Within the entries below, every line containing "आरएस" is to be copied.
---- SOURCE DATA
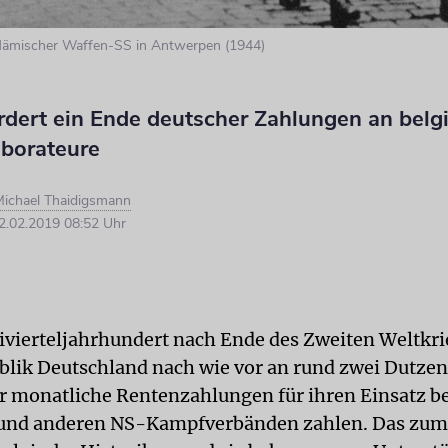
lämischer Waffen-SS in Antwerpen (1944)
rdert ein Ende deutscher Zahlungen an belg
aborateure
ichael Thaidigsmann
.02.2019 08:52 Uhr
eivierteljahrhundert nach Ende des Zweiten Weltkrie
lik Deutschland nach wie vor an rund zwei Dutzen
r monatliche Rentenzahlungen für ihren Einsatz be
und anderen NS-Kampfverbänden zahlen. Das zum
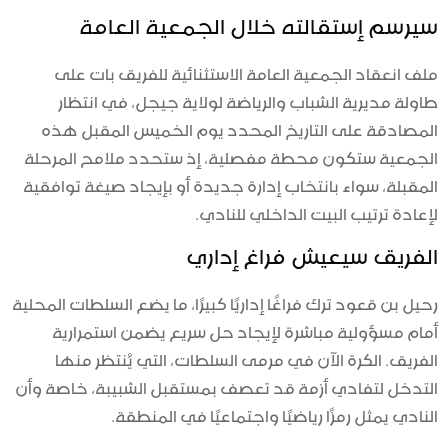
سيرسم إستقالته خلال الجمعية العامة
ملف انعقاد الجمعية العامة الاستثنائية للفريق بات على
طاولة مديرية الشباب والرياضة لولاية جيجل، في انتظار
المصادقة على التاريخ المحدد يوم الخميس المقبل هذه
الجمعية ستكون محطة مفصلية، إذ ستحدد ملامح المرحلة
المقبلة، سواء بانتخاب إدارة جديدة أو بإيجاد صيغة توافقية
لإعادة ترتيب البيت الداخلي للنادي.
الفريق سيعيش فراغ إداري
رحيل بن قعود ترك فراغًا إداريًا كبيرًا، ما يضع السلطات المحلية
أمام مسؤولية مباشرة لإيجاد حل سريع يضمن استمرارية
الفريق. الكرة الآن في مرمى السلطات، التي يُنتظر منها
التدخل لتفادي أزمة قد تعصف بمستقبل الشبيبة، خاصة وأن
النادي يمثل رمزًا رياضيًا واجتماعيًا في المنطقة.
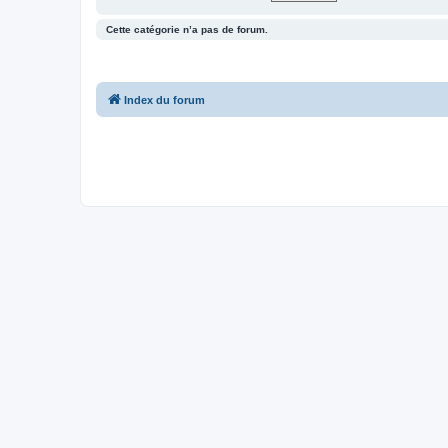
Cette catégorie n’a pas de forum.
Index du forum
--------
---- SOURCE DATA
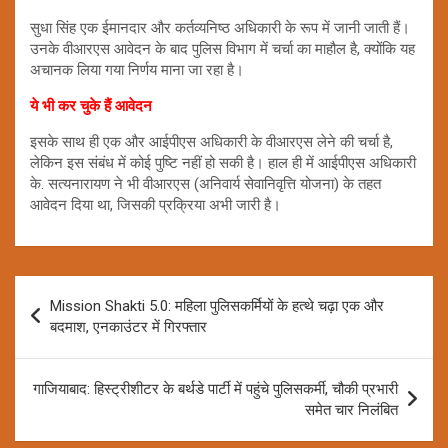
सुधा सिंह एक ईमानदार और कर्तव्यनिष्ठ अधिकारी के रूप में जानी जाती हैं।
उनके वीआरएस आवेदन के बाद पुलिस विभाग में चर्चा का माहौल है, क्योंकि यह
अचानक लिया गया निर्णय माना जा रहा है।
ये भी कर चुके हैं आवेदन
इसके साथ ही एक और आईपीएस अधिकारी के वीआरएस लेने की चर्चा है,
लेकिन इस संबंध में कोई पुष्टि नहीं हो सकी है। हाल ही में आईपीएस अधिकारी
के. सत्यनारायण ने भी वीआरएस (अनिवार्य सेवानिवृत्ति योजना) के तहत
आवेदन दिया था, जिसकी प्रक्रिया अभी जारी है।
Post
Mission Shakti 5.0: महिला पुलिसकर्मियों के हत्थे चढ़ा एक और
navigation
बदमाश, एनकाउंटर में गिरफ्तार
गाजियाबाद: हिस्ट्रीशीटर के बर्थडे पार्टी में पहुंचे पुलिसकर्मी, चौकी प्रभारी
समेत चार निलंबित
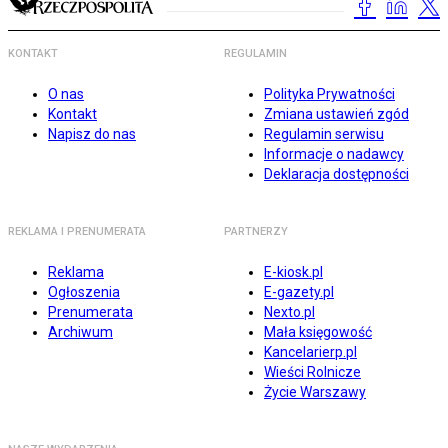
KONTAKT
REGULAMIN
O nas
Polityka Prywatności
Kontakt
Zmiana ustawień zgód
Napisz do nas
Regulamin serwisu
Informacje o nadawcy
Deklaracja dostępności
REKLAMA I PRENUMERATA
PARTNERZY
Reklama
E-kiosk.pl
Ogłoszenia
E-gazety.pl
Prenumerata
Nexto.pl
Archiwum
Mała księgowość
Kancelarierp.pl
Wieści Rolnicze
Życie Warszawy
--------
---- SOURCE DATA
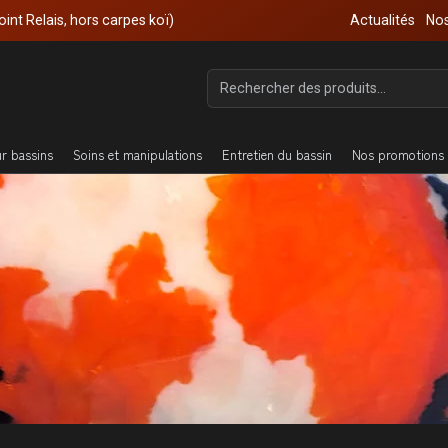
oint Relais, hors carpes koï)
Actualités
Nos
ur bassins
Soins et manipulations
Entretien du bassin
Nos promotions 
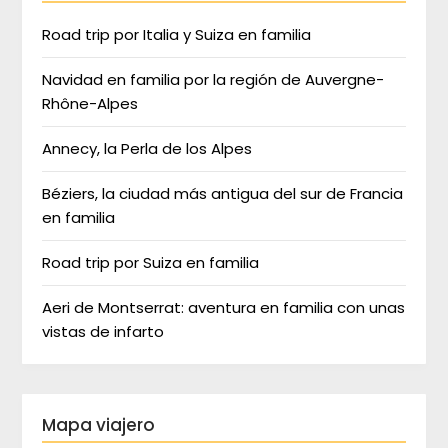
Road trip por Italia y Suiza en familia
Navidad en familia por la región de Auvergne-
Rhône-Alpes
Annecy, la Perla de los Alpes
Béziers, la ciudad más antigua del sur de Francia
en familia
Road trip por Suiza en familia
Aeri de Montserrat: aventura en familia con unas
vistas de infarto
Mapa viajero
--------
RESPONSE TO THE TASK
उनके वीआरएस आवेदन के बाद पुलिस विभाग में चर्चा का माहौल है, क्योंकि यह
इसके साथ ही एक और आईपीएस अधिकारी के वीआरएस लेने की चर्चा है,
के. सत्यनारायण ने भी वीआरएस (अनिवार्य सेवानिवृत्ति योजना) के तहत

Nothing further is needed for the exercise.